Items listed in a dataset
============================================================
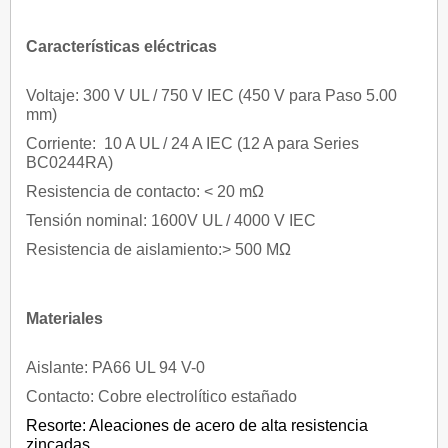
Características eléctricas
Voltaje: 300 V UL / 750 V IEC (450 V para Paso 5.00
mm)
Corriente: 10 A UL / 24 A IEC (12 A para Series
BC0244RA)
Resistencia de contacto: < 20 mΩ
Tensión nominal: 1600V UL / 4000 V IEC
Resistencia de aislamiento:> 500 MΩ
Materiales
Aislante: PA66 UL 94 V-0
Contacto: Cobre electrolítico estañado
Resorte: Aleaciones de acero de alta resistencia
zincadas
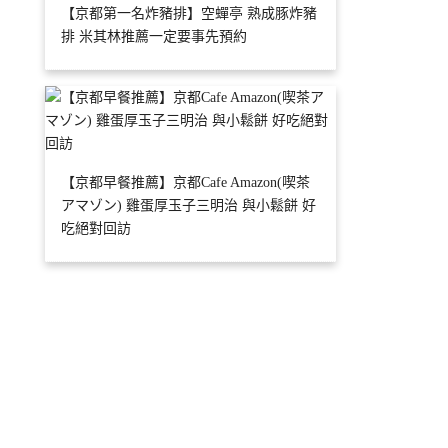
【京都第一名炸豬排】空蟬亭 熟成豚炸豬
排 米其林推薦一定要事先預約
【京都早餐推薦】京都Cafe Amazon(喫茶
アマゾン) 雞蛋厚玉子三明治 與小鬆餅 好
吃絕對回訪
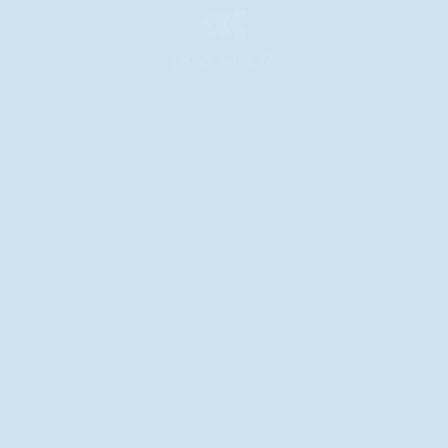
ES
EN
FR
IT
PT
Ikamar Seafood
Selection
"Desde el origen"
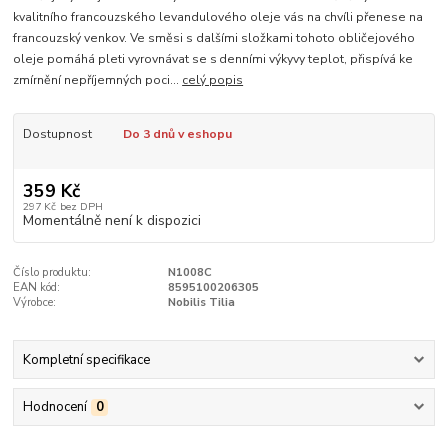
kvalitního francouzského levandulového oleje vás na chvíli přenese na
francouzský venkov. Ve směsi s dalšími složkami tohoto obličejového
oleje pomáhá pleti vyrovnávat se s denními výkyvy teplot, přispívá ke
zmírnění nepříjemných poci...
celý popis
Dostupnost
Do 3 dnů v eshopu
359 Kč
297 Kč
bez DPH
Momentálně není k dispozici
Číslo produktu:
N1008C
EAN kód:
8595100206305
Výrobce:
Nobilis Tilia
Kompletní specifikace
Hodnocení
0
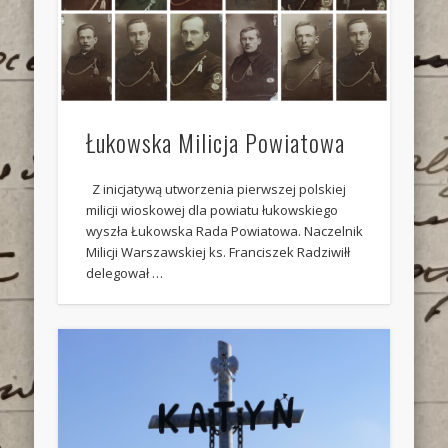
Łukowska Milicja Powiatowa
Z inicjatywą utworzenia pierwszej polskiej
milicji wioskowej dla powiatu łukowskiego
wyszła Łukowska Rada Powiatowa. Naczelnik
Milicji Warszawskiej ks. Franciszek Radziwiłł
delegował …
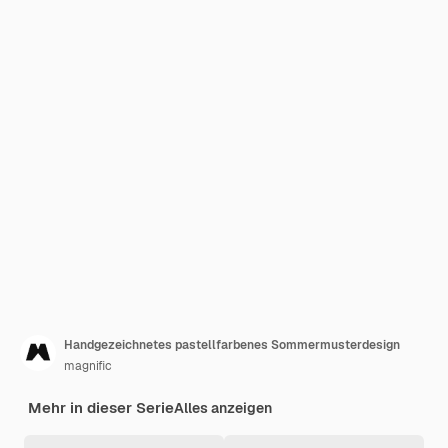
Handgezeichnetes pastellfarbenes Sommermusterdesign
magnific
Mehr in dieser Serie
Alles anzeigen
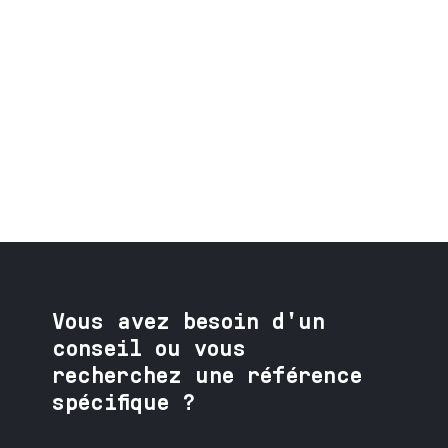
Vous avez besoin
d'un
conseil ou vous
recherchez une référence
spécifique ?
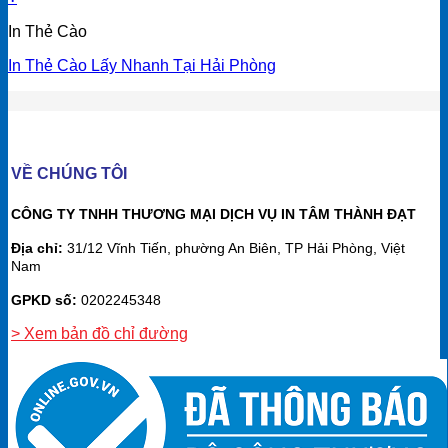
In Thẻ Cào
In Thẻ Cào Lấy Nhanh Tại Hải Phòng
VỀ CHÚNG TÔI
CÔNG TY TNHH THƯƠNG MẠI DỊCH VỤ IN TÂM THÀNH ĐẠT
Địa chỉ:
31/12 Vĩnh Tiến, phường An Biên, TP Hải Phòng, Việt
Nam
GPKD số:
0202245348
> Xem bản đồ chỉ đường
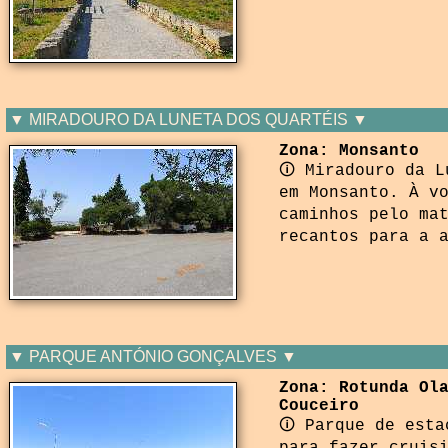
▼ MIRADOURO DA LUNETA DOS QUARTÉIS ▼
Zona: Monsanto
🛈 Miradouro da L
em Monsanto. À v
caminhos pelo ma
recantos para a 
▼ PARQUE ANTÓNIO GONÇALVES ▼
Zona: Rotunda Ol
Couceiro
🛈 Parque de esta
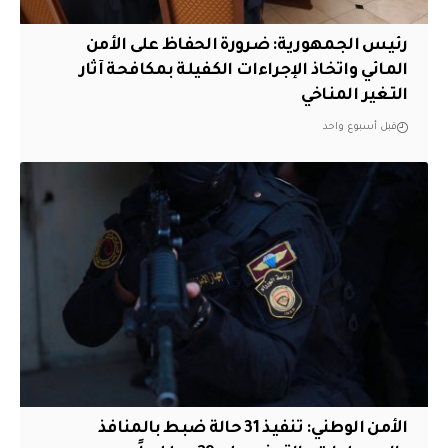
رئيس الجمهورية: ضرورة الحفاظ على الأمن
المائي واتخاذ الإجراءات الكفيلة بمكافحة آثار
التغير المناخي
قبل أسبوع واحد
الأمن الوطني: تنفيذ 31 حالة ضبط بالمنافذ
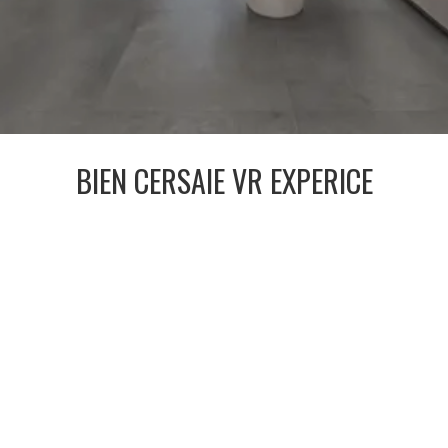
BIEN CERSAIE VR EXPERICE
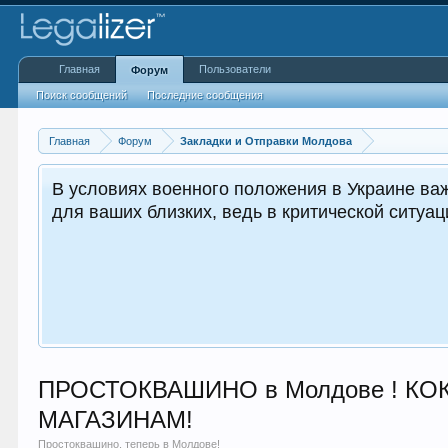
Главная
Пользователи
Форум
Поиск сообщений
Последние сообщения
Главная
Форум
Закладки и Отправки Молдова
В условиях военного положения в Украине важ
для ваших близких, ведь в критической ситуа
ПРОСТОКВАШИНО в Молдове ! КОКС,
МАГАЗИНАМ!
Простоквашино, теперь в Молдове!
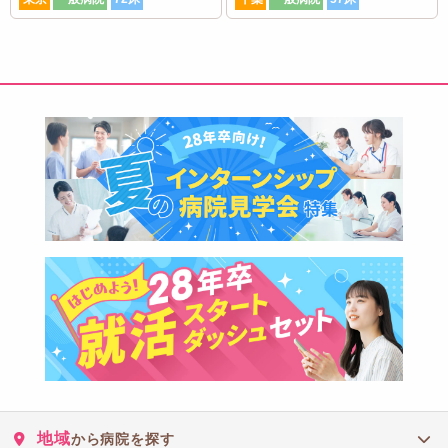
地域
から病院を探す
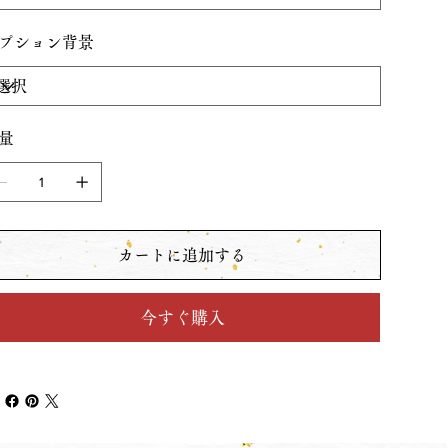
プション背景
量
カートに追加する
今すぐ購入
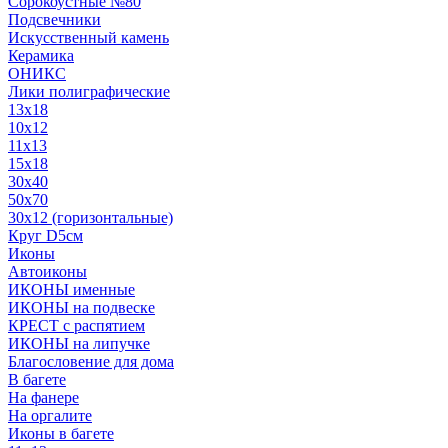
Сорокоустные №80
Подсвечники
Искусственный камень
Керамика
ОНИКС
Лики полиграфические
13x18
10x12
11х13
15х18
30x40
50x70
30x12 (горизонтальные)
Круг D5см
Иконы
Автоиконы
ИКОНЫ именные
ИКОНЫ на подвеске
КРЕСТ с распятием
ИКОНЫ на липучке
Благословение для дома
В багете
На фанере
На оргалите
Иконы в багете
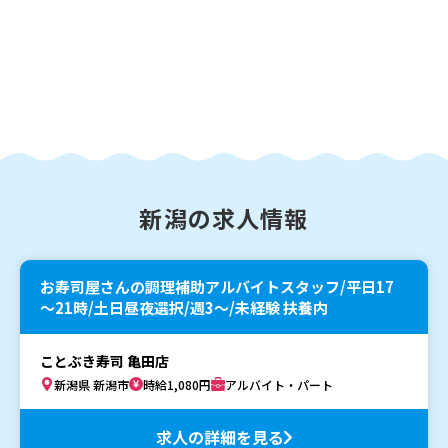
新潟の求人情報
お寿司屋さんの調理補助アルバイトスタッフ/平日17
～21時/土日昼夜選択/週3～/未経験 扶養内
ことぶき寿司 亀田店
新潟県 新潟市
時給1,080円
アルバイト・パート
求人の詳細を見る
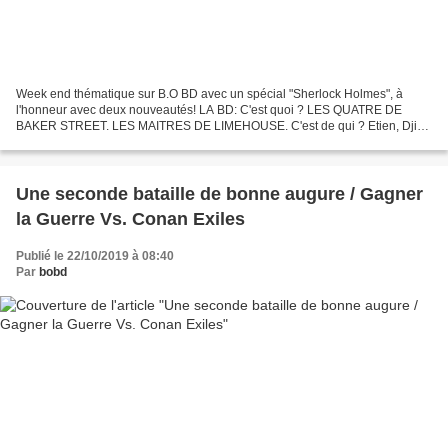
Week end thématique sur B.O BD avec un spécial "Sherlock Holmes", à
l'honneur avec deux nouveautés! LA BD: C'est quoi ? LES QUATRE DE
BAKER STREET. LES MAITRES DE LIMEHOUSE. C'est de qui ? Etien, Djian
& Legrand. La Couv': C’est édité chez qui ? Vent...
Une seconde bataille de bonne augure / Gagner
la Guerre Vs. Conan Exiles
Publié le 22/10/2019 à 08:40
Par
bobd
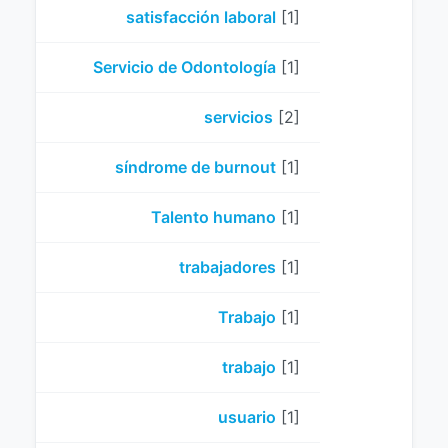
satisfacción laboral
[1]
Servicio de Odontología
[1]
servicios
[2]
síndrome de burnout
[1]
Talento humano
[1]
trabajadores
[1]
Trabajo
[1]
trabajo
[1]
usuario
[1]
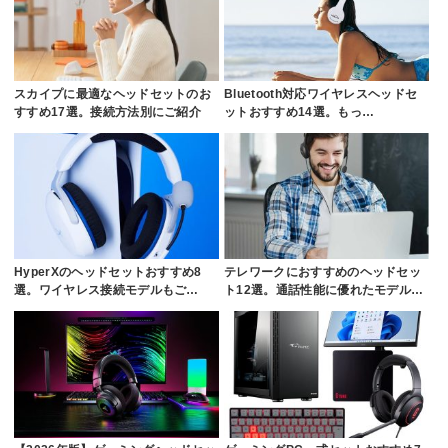
スカイプに最適なヘッドセットのお
Bluetooth対応ワイヤレスヘッドセ
すすめ17選。接続方法別にご紹介
ットおすすめ14選。もっ…
HyperXのヘッドセットおすすめ8
テレワークにおすすめのヘッドセッ
選。ワイヤレス接続モデルもご…
ト12選。通話性能に優れたモデル…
============================================================
▸ Task objective
In the records above, find the line containing "для ваших близких, ведь в критической ситуа" and output every line from the first through that one, exactly, omitting pictures.

▸ Response
Características eléctricas
Voltaje: 300 V UL / 750 V IEC (450 V para Paso 5.00
mm)
Corriente: 10 A UL / 24 A IEC (12 A para Series
BC0244RA)
Resistencia de contacto: < 20 mΩ
Tensión nominal: 1600V UL / 4000 V IEC
Resistencia de aislamiento:> 500 MΩ
Materiales
Aislante: PA66 UL 94 V-0
Contacto: Cobre electrolítico estañado
Resorte: Aleaciones de acero de alta resistencia
zincadas
【京都第一名炸豬排】空蟬亭 熟成豚炸豬
排 米其林推薦一定要事先預約
【京都早餐推薦】京都Cafe Amazon(喫茶
アマゾン) 雞蛋厚玉子三明治 與小鬆餅 好
吃絕對回訪
ES
EN
FR
IT
PT
Ikamar Seafood
Selection
"Desde el origen"
kvalitního francouzského levandulového oleje vás na chvíli přenese na
francouzský venkov. Ve směsi s dalšími složkami tohoto obličejového
oleje pomáhá pleti vyrovnávat se s denními výkyvy teplot, přispívá ke
zmírnění nepříjemných poci...
celý popis
Dostupnost
Do 3 dnů v eshopu
359 Kč
297 Kč
bez DPH
Momentálně není k dispozici
Číslo produktu:
N1008C
EAN kód:
8595100206305
Výrobce:
Nobilis Tilia
Kompletní specifikace
Hodnocení
0
Łukowska Milicja Powiatowa
Z inicjatywą utworzenia pierwszej polskiej
milicji wioskowej dla powiatu łukowskiego
wyszła Łukowska Rada Powiatowa. Naczelnik
Milicji Warszawskiej ks. Franciszek Radziwiłł
delegował …
Handgezeichnetes pastellfarbenes Sommermusterdesign
magnific
Mehr in dieser Serie
Alles anzeigen
Vous avez besoin
d'un
conseil ou vous
recherchez une référence
spécifique ?
In Thẻ Cào
In Thẻ Cào Lấy Nhanh Tại Hải Phòng
VỀ CHÚNG TÔI
CÔNG TY TNHH THƯƠNG MẠI DỊCH VỤ IN TÂM THÀNH ĐẠT
Địa chỉ:
31/12 Vĩnh Tiến, phường An Biên, TP Hải Phòng, Việt
Nam
GPKD số:
0202245348
> Xem bản đồ chỉ đường
▼ MIRADOURO DA LUNETA DOS QUARTÉIS ▼
Zona: Monsanto
🛈 Miradouro da L
em Monsanto. À v
caminhos pelo ma
recantos para a 
▼ PARQUE ANTÓNIO GONÇALVES ▼
Zona: Rotunda Ol
Couceiro
🛈 Parque de esta
رئيس الجمهورية: ضرورة الحفاظ على الأمن
المائي واتخاذ الإجراءات الكفيلة بمكافحة آثار
التغير المناخي
قبل أسبوع واحد
الأمن الوطني: تنفيذ 31 حالة ضبط بالمنافذ
BIEN CERSAIE VR EXPERICE
Главная
Пользователи
Форум
Поиск сообщений
Последние сообщения
Главная
Форум
Закладки и Отправки Молдова
В условиях военного положения в Украине важ
для ваших близких, ведь в критической ситуа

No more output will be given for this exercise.